[Dataset entries]
○ ○ ○ ○
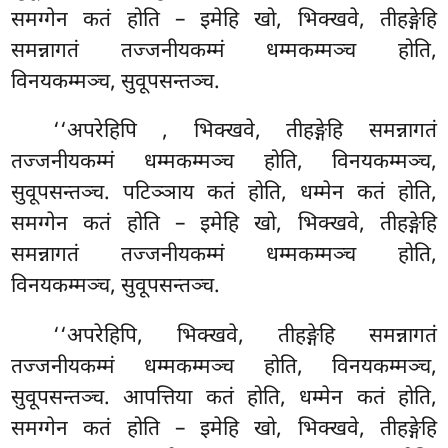
समग्गेन कतं होति – इमेहि खो, भिक्खवे, तीहङ्गेहि
समन्नागतं तज्जनीयकम्मं धम्मकम्मञ्च होति,
विनयकम्मञ्च, सुवूपसन्तञ्च.
‘‘अपरेहिपि
, भिक्खवे, तीहङ्गेहि समन्नागतं
तज्जनीयकम्मं धम्मकम्मञ्च
होति, विनयकम्मञ्च,
सुवूपसन्तञ्च. पटिञ्ञाय कतं होति, धम्मेन कतं होति,
समग्गेन कतं होति – इमेहि खो, भिक्खवे, तीहङ्गेहि
समन्नागतं तज्जनीयकम्मं धम्मकम्मञ्च होति,
विनयकम्मञ्च, सुवूपसन्तञ्च.
‘‘अपरेहिपि, भिक्खवे, तीहङ्गेहि समन्नागतं
तज्जनीयकम्मं धम्मकम्मञ्च होति, विनयकम्मञ्च,
सुवूपसन्तञ्च. आपत्तिया कतं होति, धम्मेन कतं होति,
समग्गेन कतं होति – इमेहि खो, भिक्खवे, तीहङ्गेहि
○ ○ ○ ○
### About this exercise:
Among these entries, how many lines include the string "नयकम"? Reply with the number by itself.

### Result of the exercise:
4